I told her to hold off because I needed to give the people who’d been involved, who’d let me live a lie for so long, the right to explain their decisions. However, if Phil didn’t decide to stop stonewalling me soon, I was going to take her up on the offer and not feel one ounce of guilt over it.
I was the only one in the shop. I had to finish a zombie Hello Kitty tattoo on a girl’s leg. I was so over zombies. Every day it was zombie Elvis, zombie Marilyn, zombie Harry Potter … it was all zombies all the time. I mean I always made sure to give one hundred percent attention and dedication to every tattoo I put on a client.
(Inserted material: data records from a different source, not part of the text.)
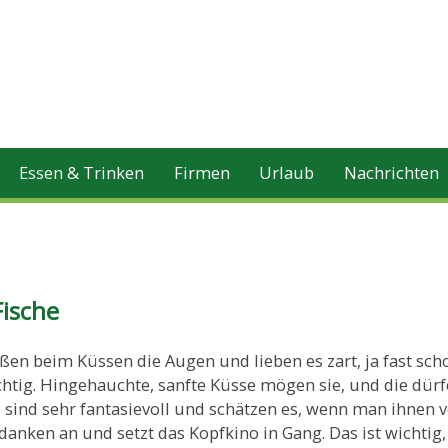
Essen & Trinken
Firmen
Urlaub
Nachrichten
Fische
eßen beim Küssen die Augen und lieben es zart, ja fast sch
chtig. Hingehauchte, sanfte Küsse mögen sie, und die dür
e sind sehr fantasievoll und schätzen es, wenn man ihnen 
edanken an und setzt das Kopfkino in Gang. Das ist wichtig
I owed them nothing less considering they would be sporting my artwork forever, but really I wondered if a lot of the younger clientele who ended up in my chair gave any thought to the passing trends. In five years zombie Elvis wasn’t going to seem nearly as cool as it did now, so I had to make sure it was at least an awesomely done tattoo even if the subject matter wouldn’t always be relevant.
I was just finishing up and looking at the clock that sat on the front desk to see if I had time to go to the hospital, and was surprised when the front door to the shop swung open and Rowdy came strolling in. Rowdy St. James looked like a modern-day James Dean. He had a retro-cool vibe that was all his own and he was one of the funniest guys I had ever met. He made the atmosphere in the shop more lighthearted, since Rule could be such a dick and Cora liked to cause drama and be in everybody’s business. I lifted an eyebrow at him and finished wrapping the girl and her zombie up.
“What’s up, man?”
The client paid and told me how deliriously happy she was with her zombified kitty as I showed her out and locked the door behind her.
“You’ve been pulling some crazy hours lately, dude.”
To make his point even more obvious I yawned and had to crack my neck.
“It’s my own fault. I shouldn’t have been acting like such a douche canoe last week.”
“That was some heavy shit to deal with.”
“Yeah, but I’m a grown-ass man. I was acting like a baby.”
“No one blames you.”
No they didn’t, but they should have. It took Saint showing up and telling me to pull my head out of my ass to see beyond my own churning feelings and Rule strong-arming me into acting right.